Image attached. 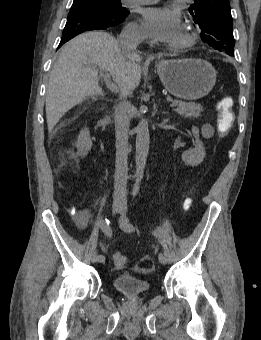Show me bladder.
I'll return each mask as SVG.
<instances>
[{
  "label": "bladder",
  "mask_w": 261,
  "mask_h": 340,
  "mask_svg": "<svg viewBox=\"0 0 261 340\" xmlns=\"http://www.w3.org/2000/svg\"><path fill=\"white\" fill-rule=\"evenodd\" d=\"M113 286L116 291L128 297L143 296L149 292L146 280L128 273L116 276L113 279Z\"/></svg>",
  "instance_id": "bladder-1"
}]
</instances>
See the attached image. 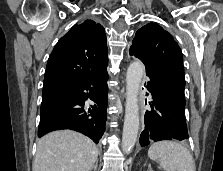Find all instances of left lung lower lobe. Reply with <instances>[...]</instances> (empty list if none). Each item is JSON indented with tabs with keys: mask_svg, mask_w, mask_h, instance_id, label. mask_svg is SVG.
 Listing matches in <instances>:
<instances>
[{
	"mask_svg": "<svg viewBox=\"0 0 223 171\" xmlns=\"http://www.w3.org/2000/svg\"><path fill=\"white\" fill-rule=\"evenodd\" d=\"M130 55L139 58L132 51ZM145 67L149 77L146 88L152 94L153 101L150 102L152 109L145 113V129L140 135V145L144 147L153 141L187 139L185 87L147 64Z\"/></svg>",
	"mask_w": 223,
	"mask_h": 171,
	"instance_id": "obj_1",
	"label": "left lung lower lobe"
}]
</instances>
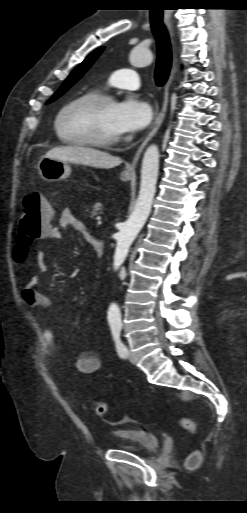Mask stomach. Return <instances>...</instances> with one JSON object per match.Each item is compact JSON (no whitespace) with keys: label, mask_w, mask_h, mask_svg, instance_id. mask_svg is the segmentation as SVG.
I'll list each match as a JSON object with an SVG mask.
<instances>
[{"label":"stomach","mask_w":247,"mask_h":513,"mask_svg":"<svg viewBox=\"0 0 247 513\" xmlns=\"http://www.w3.org/2000/svg\"><path fill=\"white\" fill-rule=\"evenodd\" d=\"M38 172L46 182H58L69 177L71 168L68 162L43 157L38 163ZM120 179L122 181H128L131 177L122 173Z\"/></svg>","instance_id":"obj_1"}]
</instances>
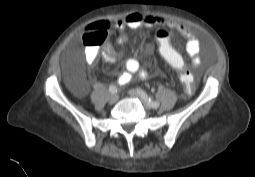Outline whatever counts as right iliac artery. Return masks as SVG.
<instances>
[{"mask_svg": "<svg viewBox=\"0 0 255 177\" xmlns=\"http://www.w3.org/2000/svg\"><path fill=\"white\" fill-rule=\"evenodd\" d=\"M109 91H110L112 94H115V93H117V88H116L114 85H111V86L109 87Z\"/></svg>", "mask_w": 255, "mask_h": 177, "instance_id": "right-iliac-artery-1", "label": "right iliac artery"}]
</instances>
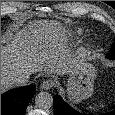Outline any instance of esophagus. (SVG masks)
<instances>
[{
    "instance_id": "34e87169",
    "label": "esophagus",
    "mask_w": 115,
    "mask_h": 115,
    "mask_svg": "<svg viewBox=\"0 0 115 115\" xmlns=\"http://www.w3.org/2000/svg\"><path fill=\"white\" fill-rule=\"evenodd\" d=\"M53 86H54V81L51 80V79H48V80H45L41 84V89H43V90H50Z\"/></svg>"
}]
</instances>
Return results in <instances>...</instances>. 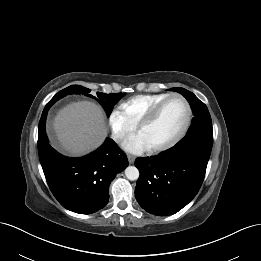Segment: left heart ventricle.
Returning a JSON list of instances; mask_svg holds the SVG:
<instances>
[{"label": "left heart ventricle", "mask_w": 261, "mask_h": 261, "mask_svg": "<svg viewBox=\"0 0 261 261\" xmlns=\"http://www.w3.org/2000/svg\"><path fill=\"white\" fill-rule=\"evenodd\" d=\"M186 117V110L179 99L169 101L157 118L142 128L139 134L148 147L159 146L169 142L181 130Z\"/></svg>", "instance_id": "b2bd125f"}]
</instances>
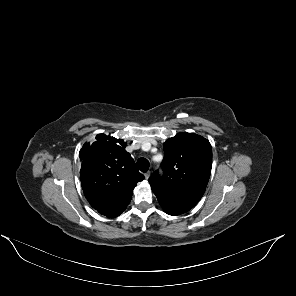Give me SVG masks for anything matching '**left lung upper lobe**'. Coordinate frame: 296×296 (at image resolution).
Instances as JSON below:
<instances>
[{"instance_id":"obj_1","label":"left lung upper lobe","mask_w":296,"mask_h":296,"mask_svg":"<svg viewBox=\"0 0 296 296\" xmlns=\"http://www.w3.org/2000/svg\"><path fill=\"white\" fill-rule=\"evenodd\" d=\"M163 177L155 171L149 178L160 205L170 215L192 209L203 196L212 168V147L208 140L180 133L164 143Z\"/></svg>"}]
</instances>
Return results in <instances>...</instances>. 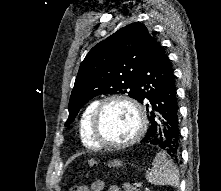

* * * * * * *

Give again, word for word, the lines from the one containing "Give me SVG" through the last line of the entries, with pictures omitted and nothing added.

Give me SVG masks for anything matching '**left lung upper lobe**'. Coordinate frame: 296×296 (at image resolution).
Instances as JSON below:
<instances>
[{"instance_id":"obj_1","label":"left lung upper lobe","mask_w":296,"mask_h":296,"mask_svg":"<svg viewBox=\"0 0 296 296\" xmlns=\"http://www.w3.org/2000/svg\"><path fill=\"white\" fill-rule=\"evenodd\" d=\"M163 177L155 171L149 178L160 205L170 215L192 209L203 196L212 168V147L208 140L180 133L164 143Z\"/></svg>"}]
</instances>
Return results in <instances>...</instances>. 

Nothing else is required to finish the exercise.